Getting adequate mental health care, or getting any at all, can be well beyond the reach of a lot of people. Modern “managed health care” practices have reduced psychiatric care down to those quickie 20-minute drug-dealing appointments with the 3-month follow-ups, much criticized in several posts above. Psychiatrists have been reduced to pill vending machines.
The mental health care available at my HMO organization is paltry and perfunctory, at least their outpatient services. (I wonder how they deal with cases of actually seriously ill schizophrenics and other psychotics.)

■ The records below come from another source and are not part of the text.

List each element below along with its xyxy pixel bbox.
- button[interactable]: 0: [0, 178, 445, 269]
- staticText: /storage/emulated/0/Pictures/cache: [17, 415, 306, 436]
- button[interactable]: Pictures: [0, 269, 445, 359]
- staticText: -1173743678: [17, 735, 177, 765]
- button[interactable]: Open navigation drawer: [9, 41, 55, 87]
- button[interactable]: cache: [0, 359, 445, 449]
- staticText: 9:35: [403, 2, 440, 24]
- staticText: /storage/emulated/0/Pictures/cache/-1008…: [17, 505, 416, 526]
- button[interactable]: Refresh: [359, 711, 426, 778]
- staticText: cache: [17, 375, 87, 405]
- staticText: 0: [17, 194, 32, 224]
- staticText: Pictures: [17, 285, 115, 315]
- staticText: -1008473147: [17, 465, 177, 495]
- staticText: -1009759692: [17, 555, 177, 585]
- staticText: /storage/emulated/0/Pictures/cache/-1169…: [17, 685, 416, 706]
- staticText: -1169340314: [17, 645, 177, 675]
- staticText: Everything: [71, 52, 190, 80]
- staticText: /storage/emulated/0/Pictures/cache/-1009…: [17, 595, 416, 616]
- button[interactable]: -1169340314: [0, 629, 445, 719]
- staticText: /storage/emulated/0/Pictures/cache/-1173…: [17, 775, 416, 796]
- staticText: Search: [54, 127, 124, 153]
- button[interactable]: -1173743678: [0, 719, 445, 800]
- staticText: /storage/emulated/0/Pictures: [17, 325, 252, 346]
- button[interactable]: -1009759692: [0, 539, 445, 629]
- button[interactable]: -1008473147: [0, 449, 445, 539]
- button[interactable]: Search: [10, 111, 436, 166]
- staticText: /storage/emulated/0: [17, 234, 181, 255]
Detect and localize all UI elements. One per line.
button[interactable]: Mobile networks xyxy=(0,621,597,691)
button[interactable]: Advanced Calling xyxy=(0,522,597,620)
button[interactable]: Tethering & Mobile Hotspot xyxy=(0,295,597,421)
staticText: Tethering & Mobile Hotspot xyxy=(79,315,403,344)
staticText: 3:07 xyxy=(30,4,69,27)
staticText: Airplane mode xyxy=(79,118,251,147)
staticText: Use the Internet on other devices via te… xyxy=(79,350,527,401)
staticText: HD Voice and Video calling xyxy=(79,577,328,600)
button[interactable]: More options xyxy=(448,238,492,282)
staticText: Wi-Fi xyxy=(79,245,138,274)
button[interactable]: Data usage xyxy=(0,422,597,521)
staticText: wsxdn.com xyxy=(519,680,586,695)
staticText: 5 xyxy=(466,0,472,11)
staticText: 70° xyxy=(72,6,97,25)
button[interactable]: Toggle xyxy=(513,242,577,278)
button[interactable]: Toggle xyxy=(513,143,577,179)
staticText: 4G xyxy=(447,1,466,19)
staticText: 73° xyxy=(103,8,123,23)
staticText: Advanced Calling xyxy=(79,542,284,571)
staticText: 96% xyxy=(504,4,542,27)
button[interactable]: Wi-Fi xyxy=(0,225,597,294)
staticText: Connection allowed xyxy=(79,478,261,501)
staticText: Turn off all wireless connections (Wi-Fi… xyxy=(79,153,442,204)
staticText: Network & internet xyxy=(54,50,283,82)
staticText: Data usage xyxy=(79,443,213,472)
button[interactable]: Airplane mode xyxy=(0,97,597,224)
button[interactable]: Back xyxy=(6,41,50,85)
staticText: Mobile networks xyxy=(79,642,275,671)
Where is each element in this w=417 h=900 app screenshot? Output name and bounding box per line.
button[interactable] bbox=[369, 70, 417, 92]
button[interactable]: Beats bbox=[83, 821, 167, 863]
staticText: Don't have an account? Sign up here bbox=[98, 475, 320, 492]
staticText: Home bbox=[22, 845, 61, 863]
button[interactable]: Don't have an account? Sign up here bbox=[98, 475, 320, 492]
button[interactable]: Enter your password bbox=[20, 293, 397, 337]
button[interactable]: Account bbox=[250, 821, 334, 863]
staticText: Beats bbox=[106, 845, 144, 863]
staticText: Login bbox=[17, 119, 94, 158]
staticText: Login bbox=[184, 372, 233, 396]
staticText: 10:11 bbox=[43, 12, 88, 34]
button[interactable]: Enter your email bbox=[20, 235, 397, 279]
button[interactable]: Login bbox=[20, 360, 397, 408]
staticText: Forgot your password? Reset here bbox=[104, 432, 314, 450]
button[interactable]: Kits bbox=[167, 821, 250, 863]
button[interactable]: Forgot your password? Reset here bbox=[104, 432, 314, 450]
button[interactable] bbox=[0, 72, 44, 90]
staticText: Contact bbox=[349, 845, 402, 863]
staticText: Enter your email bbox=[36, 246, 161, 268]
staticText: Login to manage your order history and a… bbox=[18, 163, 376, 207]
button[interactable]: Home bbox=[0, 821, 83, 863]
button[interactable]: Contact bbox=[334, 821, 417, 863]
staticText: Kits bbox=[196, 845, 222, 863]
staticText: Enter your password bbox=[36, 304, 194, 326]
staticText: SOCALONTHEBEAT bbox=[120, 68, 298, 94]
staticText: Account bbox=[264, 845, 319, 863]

All the talk about the need for adequate and conscientious psychiatric treatment, far exceeds the actual availability of the same for a great many people.
None of that is relevant to the original post. No one disagrees that its impossible for most people to get adequate mental health care.
SSRI / SNRI can be a very useful tool for many people both short and long term. But yes, anyone considering taking them should do a lot of their own research and not only listen to what their doctor says. My friends found the CrazyMeds forum very useful for a lot of detailed discussions about long term side effects. http://www.crazymeds.us/pmwiki/pmwiki.php/Main/HomePage
Drad Dog, those posts are not relevant to this discussion. If you want to start a thread on corruption in the pharmacological industry do that in Great Debates forum.
Because the stuff you are spouting might influence someone that needs help to not seek it out. SSRI’s are not worthless and if they stop working on one particular individual there are other options that can work: SNRI / Tricyclics and SARIs. The last thing a depressed person needs to hear is that all Psych doctors are evil and in the pay of big Pharma.
Sounds like paranoia to me, but then I’m not a psych doctor so what do I know?